I assume that the last term of requested summation is `100x^99` , since it needs to follow the pattern of previous terms.

You need to evaluate the given summation such that:

`1+2x+3x^2+4x^3+...+100x^99 = sum_(k=1)^100 k*x^(k-1)`

You need to notice that differentiating the function `y = x^k` with respect to x, yields the product `(dy)/(dx) = k*x^(k-1)` .
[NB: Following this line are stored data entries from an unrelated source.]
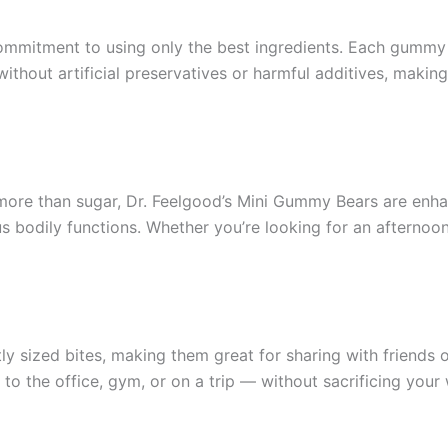
commitment to using only the best ingredients. Each gummy b
ithout artificial preservatives or harmful additives, making
 more than sugar, Dr. Feelgood’s Mini Gummy Bears are enh
ous bodily functions. Whether you’re looking for an aftern
y sized bites, making them great for sharing with friends 
 the office, gym, or on a trip — without sacrificing your 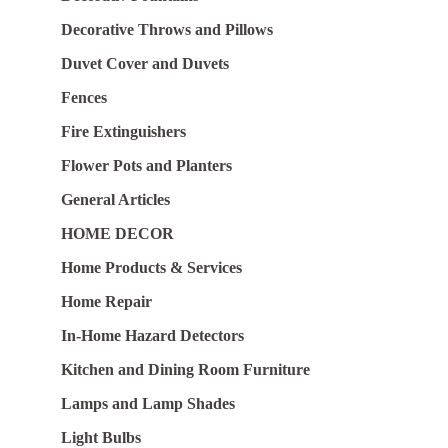
Decorative Throws and Pillows
Duvet Cover and Duvets
Fences
Fire Extinguishers
Flower Pots and Planters
General Articles
HOME DECOR
Home Products & Services
Home Repair
In-Home Hazard Detectors
Kitchen and Dining Room Furniture
Lamps and Lamp Shades
Light Bulbs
`1+2x+3x^2+4x^3+...+100x^99 = (d (sum_(k=1)^100 x^k))/(dx) `

Evaluating the summation `sum_(k=1)^100 x^k` yields:

`sum_(k=1)^100 x^k = (1 - x^101)/(1 - x)`

`1+2x+3x^2+4x^3+---+100x^99 = (d((1 - x^101)/(1 - x)))/(dx)`

Hence, you need to use the quotient rule to evaluate the derivative `(d((1 - x^101)/(1 - x)))/(dx)` , such that:

`(d((1 - x^101)/(1 - x)))/(dx) = ((1 - x^101)'(1 - x) - (1 - x^101)(1 - x))/((1 - x)^2)`

`(d((1 - x^101)/(1 - x)))/(dx) = (-101x^100(1 - x) + 1 - x^101)/((1 - x)^2)`

`(d((1 - x^101)/(1 - x)))/(dx) = (-101x^100 + 101x^101 + 1 - x^101)/((1 - x)^2)`

`(d((1 - x^101)/(1 - x)))/(dx) = (100x^101 - 101x^100 + 1)/((1 - x)^2)`

**Hence, evaluating the summation `1+2x+3x^2+4x^3+...+100x^99` , using derivatives and summation of terms of geometric series, yields **`1+2x+3x^2+4x^3+...+100x^99 = (100x^101 - 101x^100 + 1)/((1 - x)^2).`

`S=1+2x+3x^2+4x^3+........................+100x^99`

`xS=... +x+2x^2+3x^3+.............................+99x^100+100x^100`

`(1-x)S=1+x+x^2+......+x^99-100x^100`

`(1-x)S=(x^100-1)/(x-1)-100x^100`

`S=(1-x^100)/(1-x)^2-(100x^100)/(1-x)`

This is an example of arithmetico Geometric series.